FIG. 1 is a perspective view illustrating a filter according to an embodiment of the inventive concept. FIG. 2 is a plan view illustrating the filter of FIG. 1. FIG. 3 is a graph illustrating transmission coefficient versus frequency of terahertz electromagnetic waves according to the current embodiment.
Referring to FIGS. 1 to 3, a filter according to the current embodiment may include: a first fishnet pattern 10 having first holes 12; a plurality of reverse patterns 30 having the same shape as those of the first holes 12; and a second dielectric layer 24 between the first fishnet pattern 10 and the plurality of the reverse patterns 30. First and third dielectric layers 22 and 26 may cover the first fishnet pattern 10 and the reverse patterns 30. The first fishnet pattern 10 and the reverse patterns 30 may include a conductive metal. One of the first and third dielectric layers 22 and 26 may first receive an electromagnetic wave 50. The electromagnetic wave 50 may have a terahertz frequency. The first fishnet pattern 10 may correspond to a high-pass frequency selective surface that has a transmission coefficient of about 0.5 or greater when the electromagnetic wave 50 has a frequency of about 1 terahertz (THz) or higher. The reverse patterns 30 may correspond to a low-pass frequency selective surface that has a transmission coefficient of about 0.5 or greater when the electromagnetic wave 50 has a frequency of about 1 THz or lower. The transmission coefficient has a range from 0 to 1.
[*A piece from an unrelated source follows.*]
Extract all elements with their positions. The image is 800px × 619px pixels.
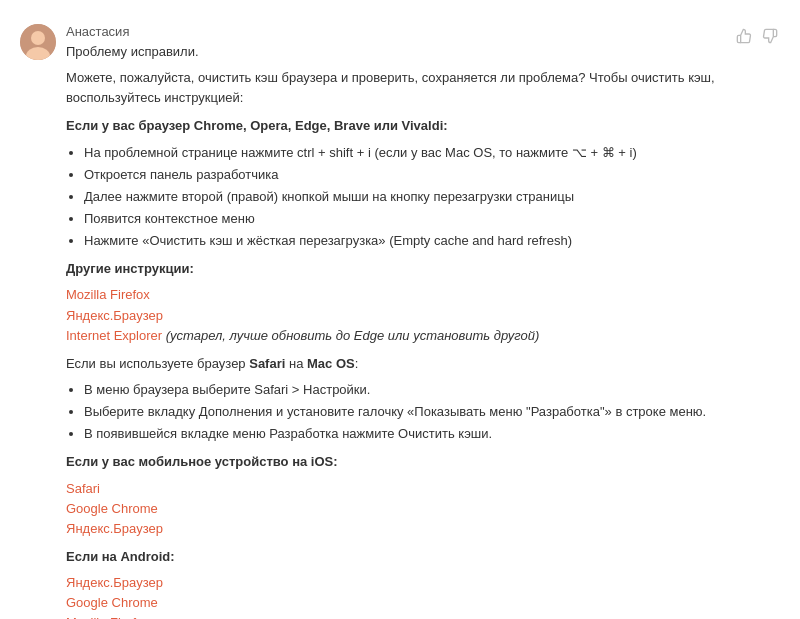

The filter according to the current embodiment may have a metamaterial structure that has a transmission coefficient of about 0.6 or greater when the electromagnetic wave 50 has a frequency of about 1.2 THz. The horizontal axis of FIG. 3 denotes terahertz frequency of the electromagnetic wave 50, and the vertical axis thereof denotes transmission coefficient.
Dielectric layers 20 may include a polymer such as polyimide having excellent transparency and flexibility. Alternatively, the dielectric layers 20 may include a metallic or inorganic dielectric formed of at least one of an aluminum oxide film, a silicon oxide film, a titanium oxide film, and a magnesium fluorine film. The second dielectric layer 24 may determine a distance between the first fishnet pattern 10 and the plurality of the reverse patterns 30.
The first fishnet pattern 10 and the reverse patterns 30 may have a thickness of about 100 nm. The first fishnet pattern 10 and the reverse patterns 30 may include a metal layer formed of at least one of gold, chrome, silver, aluminum, copper, and nickel. The reverse patterns 30 and the first holes 12 of the first fishnet pattern 10 may have at least one of a squarel shape and a circular shape in common. The first holes 12 and the reverse patterns 30 may have the same size.
Each of unit cells 60 may include a ring of the first fishnet pattern 10, and the reverse image pattern 30 over the first hole 12 within the ring. A transmission frequency of the electromagnetic wave 50 may be determined according to the area of the unit cells 60 and the distance between the first fishnet pattern 10 and the plurality of the reverse patterns 30. For example, the unit cells 60 may have an area of about 40×40 μm². The first fishnet pattern 10 may be spaced about 5 μm from the reverse patterns 30 by the second dielectric layer 24.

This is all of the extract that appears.